Combining Google Fusion Maps…

…or how I made the Welsh boundary changes map.

Click for interactive version

I knew the announcement was due and that we would need a way to display it.

And got to thinking about whether there was a way to overlay the new boundaries and the current ones.

As a side note, I asked for shapefiles, because they’re relatively easy to work with, was assured that I should get some sort of shapefile.

I got MapInfo files, which I’m not sure anyone else in Government uses and for which we don’t have any software so Tuesday was a day for finding a way to conjure up something out of not a lot.

Given that constituencies are made up of wards and I have shapefiles for all the wards in Wales (which by luck, I’d been using the day before for the child poverty map, so had a file of codes and ward names ready to go), it ended up being a bit of a jigsaw job.

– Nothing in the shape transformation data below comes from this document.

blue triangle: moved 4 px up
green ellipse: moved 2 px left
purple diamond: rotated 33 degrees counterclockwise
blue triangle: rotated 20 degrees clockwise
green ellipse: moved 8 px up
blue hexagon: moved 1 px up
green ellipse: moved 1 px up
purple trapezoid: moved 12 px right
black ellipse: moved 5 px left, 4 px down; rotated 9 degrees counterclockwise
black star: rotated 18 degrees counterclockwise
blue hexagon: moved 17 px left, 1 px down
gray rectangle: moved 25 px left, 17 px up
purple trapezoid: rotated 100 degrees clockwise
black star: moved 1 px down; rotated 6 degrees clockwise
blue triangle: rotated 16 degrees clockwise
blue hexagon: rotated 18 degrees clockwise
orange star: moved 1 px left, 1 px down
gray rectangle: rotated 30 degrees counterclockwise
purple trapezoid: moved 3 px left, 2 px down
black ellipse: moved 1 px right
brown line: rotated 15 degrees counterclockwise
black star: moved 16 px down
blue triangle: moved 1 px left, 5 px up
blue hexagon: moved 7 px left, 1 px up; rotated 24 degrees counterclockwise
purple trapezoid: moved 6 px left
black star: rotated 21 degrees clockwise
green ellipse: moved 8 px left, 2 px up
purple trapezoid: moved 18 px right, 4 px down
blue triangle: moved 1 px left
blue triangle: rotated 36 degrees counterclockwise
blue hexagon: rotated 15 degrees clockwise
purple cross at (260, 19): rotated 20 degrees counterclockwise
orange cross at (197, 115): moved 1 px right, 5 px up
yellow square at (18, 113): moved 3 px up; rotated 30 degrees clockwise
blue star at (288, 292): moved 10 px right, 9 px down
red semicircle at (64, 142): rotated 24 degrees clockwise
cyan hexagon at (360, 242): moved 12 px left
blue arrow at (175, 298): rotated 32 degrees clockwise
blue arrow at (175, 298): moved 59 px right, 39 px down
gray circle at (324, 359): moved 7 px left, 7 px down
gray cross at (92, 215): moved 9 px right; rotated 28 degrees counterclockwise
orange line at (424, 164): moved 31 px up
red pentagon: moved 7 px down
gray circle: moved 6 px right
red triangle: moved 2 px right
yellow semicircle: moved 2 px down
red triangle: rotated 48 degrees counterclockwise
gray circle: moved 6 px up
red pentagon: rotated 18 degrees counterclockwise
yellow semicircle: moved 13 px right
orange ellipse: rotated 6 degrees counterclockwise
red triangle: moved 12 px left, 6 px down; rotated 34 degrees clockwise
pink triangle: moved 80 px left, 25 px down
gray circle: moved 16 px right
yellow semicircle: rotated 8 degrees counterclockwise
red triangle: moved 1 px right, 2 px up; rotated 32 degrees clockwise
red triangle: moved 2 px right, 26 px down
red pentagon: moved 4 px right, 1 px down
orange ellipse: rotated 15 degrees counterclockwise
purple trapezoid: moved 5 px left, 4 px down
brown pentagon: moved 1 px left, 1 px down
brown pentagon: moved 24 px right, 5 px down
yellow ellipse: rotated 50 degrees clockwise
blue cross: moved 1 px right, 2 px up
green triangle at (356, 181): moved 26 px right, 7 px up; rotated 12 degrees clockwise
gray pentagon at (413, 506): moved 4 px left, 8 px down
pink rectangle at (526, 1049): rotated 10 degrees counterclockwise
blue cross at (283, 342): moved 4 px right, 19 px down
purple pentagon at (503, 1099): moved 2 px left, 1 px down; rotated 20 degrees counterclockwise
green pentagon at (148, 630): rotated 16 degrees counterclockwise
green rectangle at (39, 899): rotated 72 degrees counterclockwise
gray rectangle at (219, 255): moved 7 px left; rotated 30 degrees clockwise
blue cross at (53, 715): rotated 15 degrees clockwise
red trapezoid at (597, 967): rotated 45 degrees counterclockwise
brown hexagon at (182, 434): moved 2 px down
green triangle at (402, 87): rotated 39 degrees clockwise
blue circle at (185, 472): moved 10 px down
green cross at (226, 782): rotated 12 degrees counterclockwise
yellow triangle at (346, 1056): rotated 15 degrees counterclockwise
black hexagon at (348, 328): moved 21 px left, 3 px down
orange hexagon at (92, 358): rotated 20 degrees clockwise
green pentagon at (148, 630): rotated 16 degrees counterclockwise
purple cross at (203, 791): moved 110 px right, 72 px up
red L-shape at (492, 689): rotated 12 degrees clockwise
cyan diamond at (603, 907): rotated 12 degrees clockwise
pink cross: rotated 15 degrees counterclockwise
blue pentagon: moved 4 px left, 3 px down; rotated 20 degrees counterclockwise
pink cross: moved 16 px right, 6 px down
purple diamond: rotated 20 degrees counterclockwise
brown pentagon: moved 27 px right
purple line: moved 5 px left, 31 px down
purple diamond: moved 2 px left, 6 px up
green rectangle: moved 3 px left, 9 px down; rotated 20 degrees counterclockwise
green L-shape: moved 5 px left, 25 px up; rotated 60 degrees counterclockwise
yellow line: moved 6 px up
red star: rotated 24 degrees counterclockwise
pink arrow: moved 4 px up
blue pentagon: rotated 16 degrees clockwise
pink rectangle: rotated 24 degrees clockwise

A very tedious jigsaw job, of going through 30 pdfs of the new seats and adding the name in the column next to the wards within.

Thankfully I managed to avoid having to do the same for the current seats as the Boundary Commission for Wales has on its (state of the art) website an excel document setting out electorates for each seat by ward.

That done I gave each seat a number and all the wards in the seat the same number in order to colour them in Google Fusion Tables.

Once the data was imported into Fusion Tables, merged with the kml files and turned into maps (I’m planning a how to on this soon, obviously this is back to front), I had a coloured wards map of the new constituencies and a map of the current constituencies with the fill sent to transparent with black borders.

A map of Wales showing the changes in boundaries

This post by Michelle Minkoff was invaluable for combining the two, mainly because it has all the code needed to create the map.

Basically all I did was change the table numbers, centring point (the number of maps I make means I know the lat, long coordinates to centre a map on Wales off by heart) and zoom, and then handed it over to the online team to be embedded in WalesOnline.

I can really see this technique being useful for the local elections, to ensure neat local authority boundaries around wards.

Plus now I have a strong desire to create map mash ups of all kinds of data to create supermaps.